I was not thinking globally . . . about the repulsion of some non-magnetized magnetic materials; and the two poles of a magnetized material.

And then there is the repulsion of a shorted turn over a solenoid that has AC or an impulse.
 
Wow. … just wow.

However, at the risk of poplin's ire, I'll offer this (about the reference to Hysteresis Curve ) regarding the hysteresis curve on the oscilloscope.

The resistor-in-the-primary loop of the small ferrite transformer core is a current-sense device. With the unarguable linearity of E = IR … the R converts I to an E which is good input for the X-channel of the scope.

The amplifier-of-the-secondary winding on the same core is a voltage-sense device. It is not measuring magnetic flux in the core, but the rate of change of magnetic flux in the core. The rate-of-change it measures is exactly the same as the rate-of-change one might measure by amplifying the voltage across the primary all by itself. (There's no need for a secondary, as it turns out.)

If B is essentially ∂H/∂t (which is how I think poplin is wrangling it), then it makes perfect sense that the two are not just 'not the same', but also over time 'out of phase' with each other. Because in the end, we have to remember the "perfect inductor" voltage / current law:

1.
I(t) = ∫V(t)/L dt = 1/L∫V(t) dt​

This ideal inductor is not ferromagnetic (or at least if it were, it'd be ideally ferromagnetic, which wouldn't have a bent-and-out-of-phase hysteresis curve). It is exactly lossless, and exactly resistance-less. A storage device for magnetic field energy alone.

But as poplin has also shown elsewhere, even quite well “manicured” garden variety transformer cores (and other ferromagnetic core structures) are anything but exactly linear. Though vexingly difficult to measure accurately, it appears that the inductace of metal core chokes and transformers changes with the total current flowing thru them. Because the hysteresis curve(s) are fairly tight Lissajous, transformer and core magnetoresistive losses aren't very high. High enough, but not outrageous.

Interestingly, this also implies that one might expect the setup referred to at oberlin⋅edu (above) would demonstrate a perfectly circular Lissajous, for a sufficiently large high-turn loop of nearly superconducting wires. Because the phase difference between № 1 equation above and an impinged sinusoid upon an ideal inductor, as dI/dt and I(t).

Just saying,
it doesn't have to be difficult.
GoatGuy
 
Assuming perfectly clean DC. DC, when noisy, has higher dV/dT rates than 60Hz, especially in a switcher.

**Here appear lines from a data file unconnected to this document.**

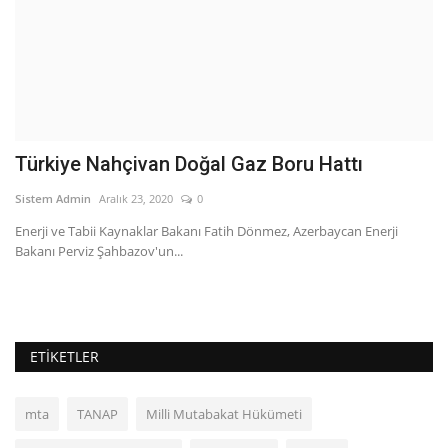
Türkiye Nahçivan Doğal Gaz Boru Hattı
K
Sistem Admin
Aralık 23, 2020
0
Si
ya
Enerji ve Tabii Kaynaklar Bakanı Fatih Dönmez, Azerbaycan Enerji
Ka
Bakanı Perviz Şahbazov'un...
ed
ETIKETLER
mta
TANAP
Milli Mutabakat Hükümeti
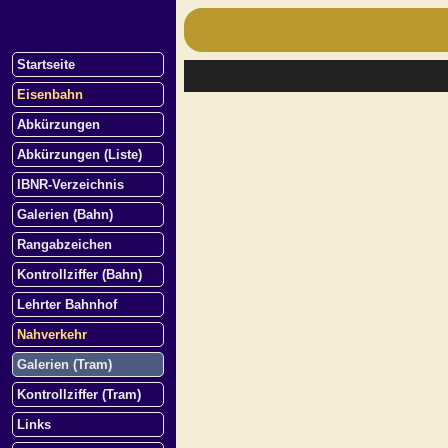
Startseite
Eisenbahn
Abkürzungen
Abkürzungen (Liste)
IBNR-Verzeichnis
Galerien (Bahn)
Rangabzeichen
Kontrollziffer (Bahn)
Lehrter Bahnhof
Nahverkehr
Galerien (Tram)
Kontrollziffer (Tram)
Links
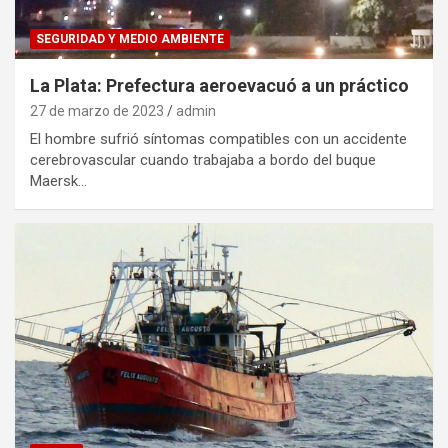
SEGURIDAD Y MEDIO AMBIENTE
La Plata: Prefectura aeroevacuó a un práctico
27 de marzo de 2023
admin
El hombre sufrió síntomas compatibles con un accidente
cerebrovascular cuando trabajaba a bordo del buque
Maersk…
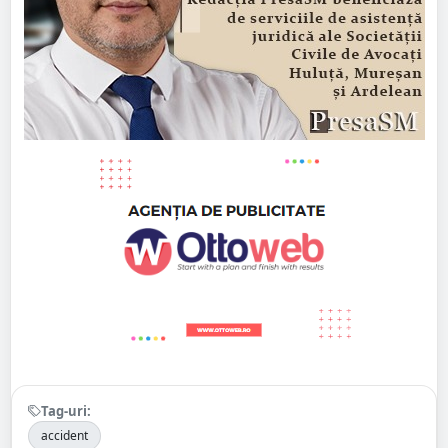
Tag-uri:
accident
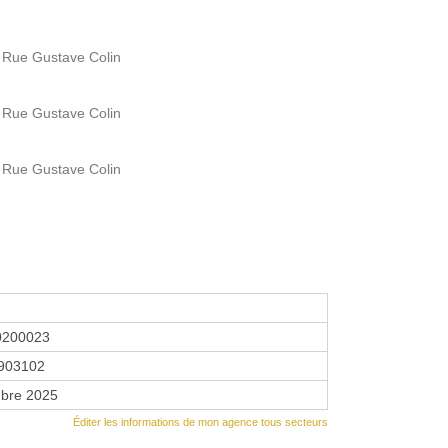
 Rue Gustave Colin
 Rue Gustave Colin
 Rue Gustave Colin
0200023
903102
bre 2025
Éditer les informations de mon agence tous secteurs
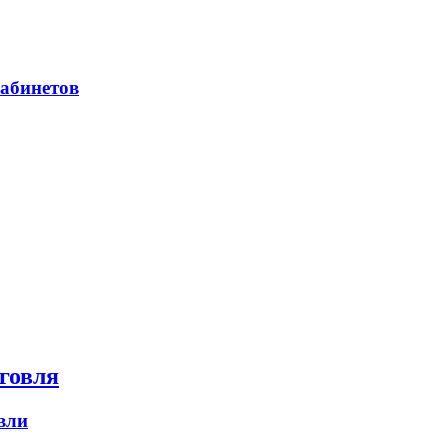
абинетов
говля
вли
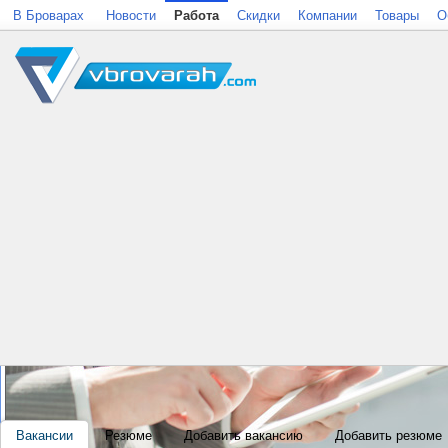
В Броварах
Новости
Работа
Скидки
Компании
Товары
О
Вакансии
Резюме
Добавить вакансию
Добавить резюме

A cheap switcher is an excellent source of high frequency noise that can easily couple to parts of the amplifier. A 12AX7 amp with 6BQ5s might not have to worry to much about it since miller capacitance in the pre-amp would snub some or most of it but if you start running RF tubes it might sing like a choir at 100KHz+ even if you can't hear it.

I try to avoid noisy solutions, I am designing a shunt regulator for heaters, still having problems with a soft-start due to MOSFETs 3V or so is too much for a 6V3 heater. I am thinking in a BJT shunt transistor, but a lot of fakes here.

Valves are very expensive here, and if I must use garlic I will. :p:D

I was not thinking globally . . .

You are one of the few who thought of a transformer, the best example of B and H in action.

I tend to think more in voltage than in current because the expression is easier, and as I said before both solutions are consistent.

Working with DC on heaters allows me to not deal with very complicated equations for a double helix, however I am building a magnetometer to compare coax cable with twisted wire, and yes, I will think on current then.